USA Today: Nuclear industry looks toward smaller reactors
What energy technology is portable, powerful and prefabricated? Small modular reactors are generating buzz as federal officials co-fund a project that could transform the U.S. nuclear industry.
12:26PM EST November 27. 2012 – A new generation of nuclear reactor is scheduled to launch in the United States within a decade, potentially transforming the U.S. nuclear industry. But critics question its safety, given last year's meltdown of Japan's Fukushima Dai-ichi nuclear power plant and recent flooding from Superstorm Sandy.
These small modular reactors (SMRs), about a third the physical size of traditional ones, would be portable and built mostly in factories. They got a boost last week from the Department of Energy, which announced it would pay up to half the cost to design and license the first ones for the U.S. commercial market. …
… "You can put them together like Legos on a job site," Mowry says. "The industry likes building blocks of this size," he says, likening the heft of each to a tanker truck. He expects a two-reactor plant generating a total of 360 megawatts of power to cost $1.5 billion to build — about a tenth of the projected cost of a two-reactor, 2,000-megawatt plant the NRC approved earlier this year for Georgia.

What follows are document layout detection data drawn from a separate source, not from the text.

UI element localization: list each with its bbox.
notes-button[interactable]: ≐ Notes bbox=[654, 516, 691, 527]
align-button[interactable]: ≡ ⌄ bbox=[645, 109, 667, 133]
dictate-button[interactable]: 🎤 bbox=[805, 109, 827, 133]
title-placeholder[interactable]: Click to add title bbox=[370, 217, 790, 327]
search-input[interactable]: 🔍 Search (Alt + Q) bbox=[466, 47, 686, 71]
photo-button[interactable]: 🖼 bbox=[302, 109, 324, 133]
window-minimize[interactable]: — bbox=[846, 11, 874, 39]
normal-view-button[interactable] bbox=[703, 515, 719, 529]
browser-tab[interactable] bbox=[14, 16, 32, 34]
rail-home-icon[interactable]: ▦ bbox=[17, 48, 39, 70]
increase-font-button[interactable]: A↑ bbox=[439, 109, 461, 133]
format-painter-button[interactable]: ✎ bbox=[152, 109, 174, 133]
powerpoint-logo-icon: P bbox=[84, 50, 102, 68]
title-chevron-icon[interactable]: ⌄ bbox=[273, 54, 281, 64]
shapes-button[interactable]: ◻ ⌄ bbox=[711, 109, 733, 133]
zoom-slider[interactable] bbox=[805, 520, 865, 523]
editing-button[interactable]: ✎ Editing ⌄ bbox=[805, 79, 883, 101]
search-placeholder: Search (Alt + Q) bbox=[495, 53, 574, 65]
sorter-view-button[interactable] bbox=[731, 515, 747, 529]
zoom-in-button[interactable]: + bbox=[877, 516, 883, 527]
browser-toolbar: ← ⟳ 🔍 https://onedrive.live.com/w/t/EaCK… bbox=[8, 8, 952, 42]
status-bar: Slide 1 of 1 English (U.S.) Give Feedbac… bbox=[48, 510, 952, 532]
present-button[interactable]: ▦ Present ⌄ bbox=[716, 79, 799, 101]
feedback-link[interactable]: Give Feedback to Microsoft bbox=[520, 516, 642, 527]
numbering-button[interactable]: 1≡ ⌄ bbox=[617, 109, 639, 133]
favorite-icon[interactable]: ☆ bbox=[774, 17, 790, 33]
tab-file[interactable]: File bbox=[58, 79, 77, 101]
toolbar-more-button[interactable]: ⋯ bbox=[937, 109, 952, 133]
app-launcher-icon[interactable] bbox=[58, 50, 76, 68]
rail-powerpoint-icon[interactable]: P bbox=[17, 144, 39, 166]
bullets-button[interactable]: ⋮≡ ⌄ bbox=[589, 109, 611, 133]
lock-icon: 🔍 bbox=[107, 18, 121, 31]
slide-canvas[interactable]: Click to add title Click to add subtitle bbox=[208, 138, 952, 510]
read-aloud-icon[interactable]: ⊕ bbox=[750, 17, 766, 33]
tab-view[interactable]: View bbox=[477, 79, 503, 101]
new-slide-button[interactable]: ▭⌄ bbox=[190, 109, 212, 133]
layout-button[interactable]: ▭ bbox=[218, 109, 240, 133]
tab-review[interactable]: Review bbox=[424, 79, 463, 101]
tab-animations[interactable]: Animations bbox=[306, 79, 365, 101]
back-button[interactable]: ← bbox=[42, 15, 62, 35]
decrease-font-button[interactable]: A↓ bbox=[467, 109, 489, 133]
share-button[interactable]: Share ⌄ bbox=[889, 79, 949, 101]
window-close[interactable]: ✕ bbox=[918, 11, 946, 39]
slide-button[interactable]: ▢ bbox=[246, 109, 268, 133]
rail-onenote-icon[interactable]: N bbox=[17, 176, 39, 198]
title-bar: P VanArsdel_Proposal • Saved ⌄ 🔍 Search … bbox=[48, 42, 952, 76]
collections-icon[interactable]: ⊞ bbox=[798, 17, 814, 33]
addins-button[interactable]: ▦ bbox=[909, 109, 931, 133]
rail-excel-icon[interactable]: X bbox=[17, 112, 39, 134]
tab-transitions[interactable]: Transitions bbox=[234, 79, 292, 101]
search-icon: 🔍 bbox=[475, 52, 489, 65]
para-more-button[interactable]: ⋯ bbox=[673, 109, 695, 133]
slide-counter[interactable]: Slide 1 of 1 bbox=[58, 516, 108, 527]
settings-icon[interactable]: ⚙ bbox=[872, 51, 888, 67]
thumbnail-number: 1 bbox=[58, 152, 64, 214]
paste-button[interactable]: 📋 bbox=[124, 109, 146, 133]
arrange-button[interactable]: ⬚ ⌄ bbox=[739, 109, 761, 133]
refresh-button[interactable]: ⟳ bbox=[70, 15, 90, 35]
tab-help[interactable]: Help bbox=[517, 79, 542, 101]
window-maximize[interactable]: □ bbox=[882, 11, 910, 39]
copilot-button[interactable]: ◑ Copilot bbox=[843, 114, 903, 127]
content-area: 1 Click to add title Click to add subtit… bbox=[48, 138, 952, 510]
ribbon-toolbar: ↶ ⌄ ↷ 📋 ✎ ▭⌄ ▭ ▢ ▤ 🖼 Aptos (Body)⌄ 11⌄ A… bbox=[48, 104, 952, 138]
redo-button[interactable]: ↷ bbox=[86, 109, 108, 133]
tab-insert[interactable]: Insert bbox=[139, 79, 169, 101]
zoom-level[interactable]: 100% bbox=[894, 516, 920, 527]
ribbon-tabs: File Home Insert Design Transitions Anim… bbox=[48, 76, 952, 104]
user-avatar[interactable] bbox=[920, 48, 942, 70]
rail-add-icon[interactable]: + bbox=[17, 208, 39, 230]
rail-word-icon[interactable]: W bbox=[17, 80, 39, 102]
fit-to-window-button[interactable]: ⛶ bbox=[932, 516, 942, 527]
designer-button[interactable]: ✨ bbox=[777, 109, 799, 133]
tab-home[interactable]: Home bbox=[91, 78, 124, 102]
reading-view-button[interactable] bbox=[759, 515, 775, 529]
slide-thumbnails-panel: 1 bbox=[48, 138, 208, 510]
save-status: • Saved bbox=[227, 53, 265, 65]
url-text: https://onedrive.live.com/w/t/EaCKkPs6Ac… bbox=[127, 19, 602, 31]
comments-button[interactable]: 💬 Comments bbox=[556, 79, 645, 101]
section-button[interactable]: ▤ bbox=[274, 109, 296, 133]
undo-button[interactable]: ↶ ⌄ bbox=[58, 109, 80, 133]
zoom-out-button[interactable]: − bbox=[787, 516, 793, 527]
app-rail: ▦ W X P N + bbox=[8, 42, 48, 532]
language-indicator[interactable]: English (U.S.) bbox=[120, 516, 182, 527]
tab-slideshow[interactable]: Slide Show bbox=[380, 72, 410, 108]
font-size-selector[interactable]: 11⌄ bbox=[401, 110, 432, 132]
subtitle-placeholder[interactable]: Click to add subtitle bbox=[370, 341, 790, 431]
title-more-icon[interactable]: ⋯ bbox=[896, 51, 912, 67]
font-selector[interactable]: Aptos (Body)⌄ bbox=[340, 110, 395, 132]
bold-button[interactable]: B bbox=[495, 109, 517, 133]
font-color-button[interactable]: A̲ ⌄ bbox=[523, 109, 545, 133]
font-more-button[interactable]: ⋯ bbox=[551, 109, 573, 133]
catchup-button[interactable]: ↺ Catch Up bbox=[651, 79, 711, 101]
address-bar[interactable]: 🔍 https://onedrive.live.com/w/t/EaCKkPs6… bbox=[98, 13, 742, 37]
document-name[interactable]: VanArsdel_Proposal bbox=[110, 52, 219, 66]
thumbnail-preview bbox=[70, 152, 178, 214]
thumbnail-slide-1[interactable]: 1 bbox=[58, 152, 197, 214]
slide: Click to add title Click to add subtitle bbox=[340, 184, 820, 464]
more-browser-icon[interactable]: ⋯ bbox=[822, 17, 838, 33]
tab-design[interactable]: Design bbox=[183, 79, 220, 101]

Another benefit, Mowry says, is safety. He says it can operate for two weeks without outside power and has fewer parts and pipes so is less likely to malfunction. "Our reactor is totally underground," he says, adding it's not disturbed by hurricanes and tornadoes. …

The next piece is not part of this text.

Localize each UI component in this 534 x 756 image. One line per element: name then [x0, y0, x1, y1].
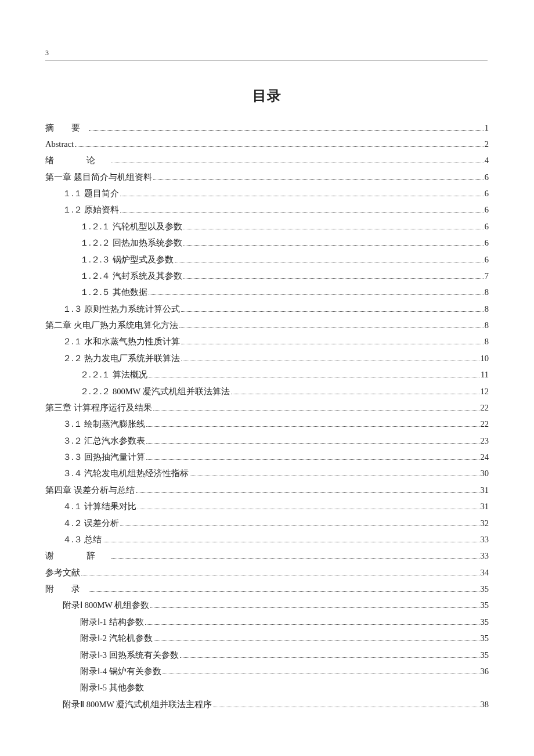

… TerraPower, a start-up partially funded by software mogul Bill Gates, is developing a larger, 500-megawatt, "traveling wave" reactor. Company CEO John Gilleland says it's on track to deploy its first reactor in the 2020s.
Genoa says U.S.-based companies are furthest along in developing small reactors, which he says many countries want. He says the U.S. has a chance to recapture its lead in nuclear technology, adding, "'This race is ours to lose."